Page-level text extractions:
= = =

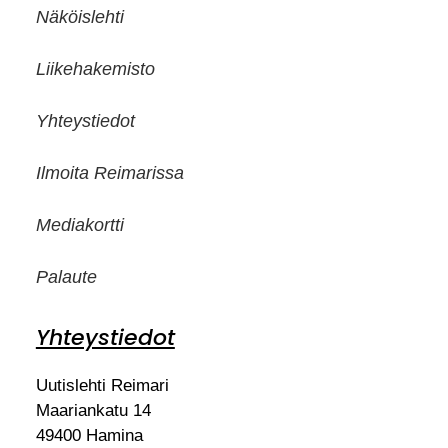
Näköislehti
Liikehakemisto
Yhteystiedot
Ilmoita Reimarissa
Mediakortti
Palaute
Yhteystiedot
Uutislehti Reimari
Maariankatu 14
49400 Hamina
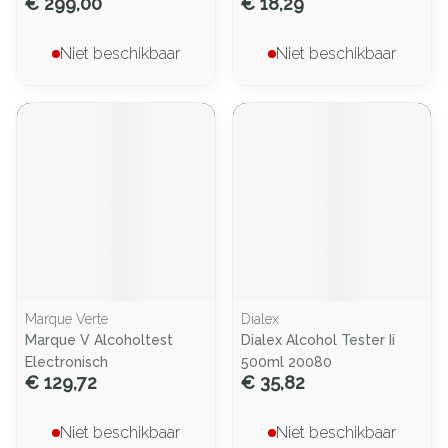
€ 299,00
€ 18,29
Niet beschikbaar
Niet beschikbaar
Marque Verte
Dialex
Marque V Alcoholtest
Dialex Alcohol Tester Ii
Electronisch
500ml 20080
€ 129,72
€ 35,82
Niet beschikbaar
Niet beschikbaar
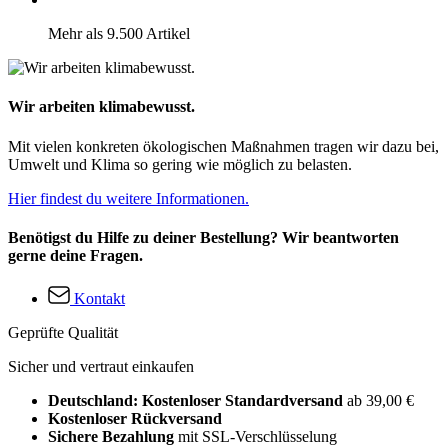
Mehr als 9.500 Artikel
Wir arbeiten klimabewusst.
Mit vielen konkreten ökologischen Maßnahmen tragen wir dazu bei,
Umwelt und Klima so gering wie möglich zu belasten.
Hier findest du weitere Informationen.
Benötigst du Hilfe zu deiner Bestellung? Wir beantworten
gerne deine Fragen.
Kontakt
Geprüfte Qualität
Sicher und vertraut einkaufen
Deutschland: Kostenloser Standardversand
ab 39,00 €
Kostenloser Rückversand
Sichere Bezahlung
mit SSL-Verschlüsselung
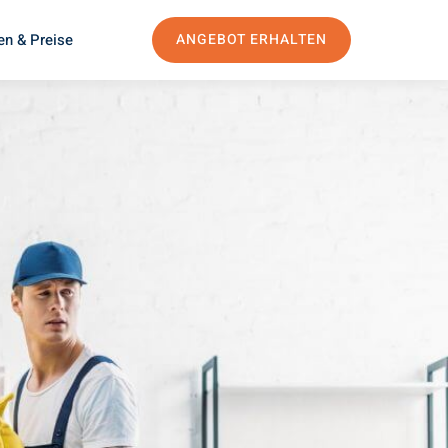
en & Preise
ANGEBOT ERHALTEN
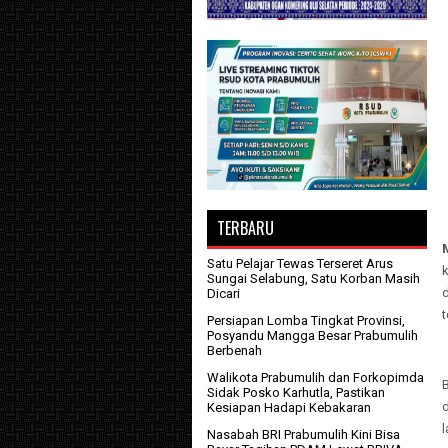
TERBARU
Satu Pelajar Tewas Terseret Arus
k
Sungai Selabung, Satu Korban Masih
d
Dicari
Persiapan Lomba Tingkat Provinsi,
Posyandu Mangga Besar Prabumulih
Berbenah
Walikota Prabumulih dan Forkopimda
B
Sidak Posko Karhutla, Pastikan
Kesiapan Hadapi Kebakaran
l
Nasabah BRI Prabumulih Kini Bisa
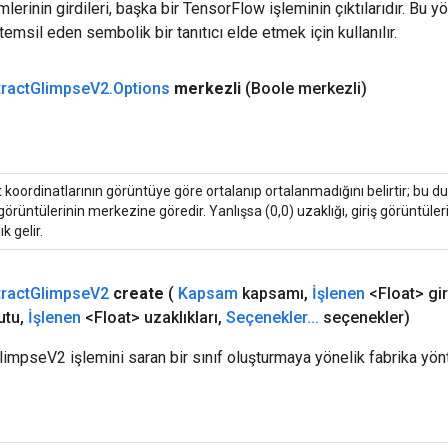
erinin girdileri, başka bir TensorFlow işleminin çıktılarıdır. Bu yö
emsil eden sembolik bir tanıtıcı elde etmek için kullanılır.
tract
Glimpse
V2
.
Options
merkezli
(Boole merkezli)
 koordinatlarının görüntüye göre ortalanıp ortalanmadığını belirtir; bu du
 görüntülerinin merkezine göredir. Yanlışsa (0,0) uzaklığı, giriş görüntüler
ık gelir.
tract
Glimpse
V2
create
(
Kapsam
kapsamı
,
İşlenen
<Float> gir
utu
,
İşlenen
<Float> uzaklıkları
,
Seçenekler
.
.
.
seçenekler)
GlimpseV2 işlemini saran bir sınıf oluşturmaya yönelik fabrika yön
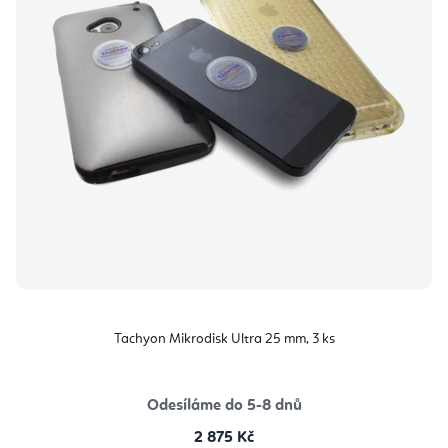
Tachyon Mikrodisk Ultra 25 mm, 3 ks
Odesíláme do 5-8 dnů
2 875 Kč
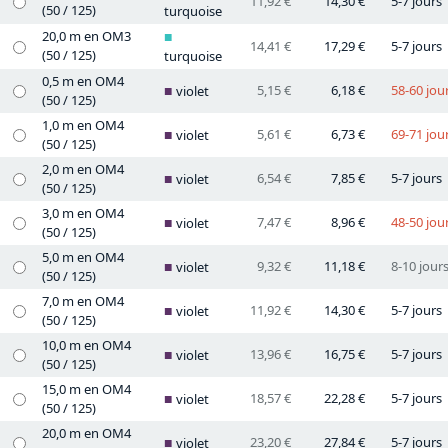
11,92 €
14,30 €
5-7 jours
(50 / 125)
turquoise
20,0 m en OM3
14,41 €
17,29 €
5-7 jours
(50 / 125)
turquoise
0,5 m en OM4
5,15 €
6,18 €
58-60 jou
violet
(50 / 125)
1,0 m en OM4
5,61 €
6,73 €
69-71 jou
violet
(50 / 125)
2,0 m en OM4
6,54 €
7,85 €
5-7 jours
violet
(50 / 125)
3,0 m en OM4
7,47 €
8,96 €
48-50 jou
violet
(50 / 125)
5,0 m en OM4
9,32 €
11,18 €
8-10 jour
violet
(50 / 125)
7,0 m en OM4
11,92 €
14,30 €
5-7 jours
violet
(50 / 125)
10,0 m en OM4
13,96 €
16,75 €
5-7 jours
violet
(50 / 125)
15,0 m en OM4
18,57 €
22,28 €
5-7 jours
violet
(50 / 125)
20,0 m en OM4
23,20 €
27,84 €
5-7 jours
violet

= = =

Repeat the records above exactly, without any pictures.

Näköislehti
Liikehakemisto
Yhteystiedot
Ilmoita Reimarissa
Mediakortti
Palaute
Yhteystiedot
Uutislehti Reimari
Maariankatu 14
49400 Hamina
€ 299,00
€ 18,29
Niet beschikbaar
Niet beschikbaar
Marque Verte
Dialex
Marque V Alcoholtest
Dialex Alcohol Tester Ii
Electronisch
500ml 20080
€ 129,72
€ 35,82
Niet beschikbaar
Niet beschikbaar
Mehr als 9.500 Artikel
Wir arbeiten klimabewusst.
Mit vielen konkreten ökologischen Maßnahmen tragen wir dazu bei,
Umwelt und Klima so gering wie möglich zu belasten.
Hier findest du weitere Informationen.
Benötigst du Hilfe zu deiner Bestellung? Wir beantworten
gerne deine Fragen.
Kontakt
Geprüfte Qualität
Sicher und vertraut einkaufen
Deutschland: Kostenloser Standardversand
ab 39,00 €
Kostenloser Rückversand
Sichere Bezahlung
mit SSL-Verschlüsselung
en & Preise
ANGEBOT ERHALTEN
TERBARU
Satu Pelajar Tewas Terseret Arus
k
Sungai Selabung, Satu Korban Masih
d
Dicari
Persiapan Lomba Tingkat Provinsi,
Posyandu Mangga Besar Prabumulih
Berbenah
Walikota Prabumulih dan Forkopimda
B
Sidak Posko Karhutla, Pastikan
Kesiapan Hadapi Kebakaran
l
Nasabah BRI Prabumulih Kini Bisa
erinin girdileri, başka bir TensorFlow işleminin çıktılarıdır. Bu yö
emsil eden sembolik bir tanıtıcı elde etmek için kullanılır.
tract
Glimpse
V2
.
Options
merkezli
(Boole merkezli)
 koordinatlarının görüntüye göre ortalanıp ortalanmadığını belirtir; bu du
 görüntülerinin merkezine göredir. Yanlışsa (0,0) uzaklığı, giriş görüntüler
ık gelir.
tract
Glimpse
V2
create
(
Kapsam
kapsamı
,
İşlenen
<Float> gir
utu
,
İşlenen
<Float> uzaklıkları
,
Seçenekler
.
.
.
seçenekler)
GlimpseV2 işlemini saran bir sınıf oluşturmaya yönelik fabrika yön
Tachyon Mikrodisk Ultra 25 mm, 3 ks
Odesíláme do 5-8 dnů
2 875 Kč
11,92 €
14,30 €
5-7 jours
(50 / 125)
turquoise
20,0 m en OM3
14,41 €
17,29 €
5-7 jours
(50 / 125)
turquoise
0,5 m en OM4
5,15 €
6,18 €
58-60 jou
violet
(50 / 125)
1,0 m en OM4
5,61 €
6,73 €
69-71 jou
violet
(50 / 125)
2,0 m en OM4
6,54 €
7,85 €
5-7 jours
violet
(50 / 125)
3,0 m en OM4
7,47 €
8,96 €
48-50 jou
violet
(50 / 125)
5,0 m en OM4
9,32 €
11,18 €
8-10 jour
violet
(50 / 125)
7,0 m en OM4
11,92 €
14,30 €
5-7 jours
violet
(50 / 125)
10,0 m en OM4
13,96 €
16,75 €
5-7 jours
violet
(50 / 125)
15,0 m en OM4
18,57 €
22,28 €
5-7 jours
violet
(50 / 125)
20,0 m en OM4
23,20 €
27,84 €
5-7 jours
violet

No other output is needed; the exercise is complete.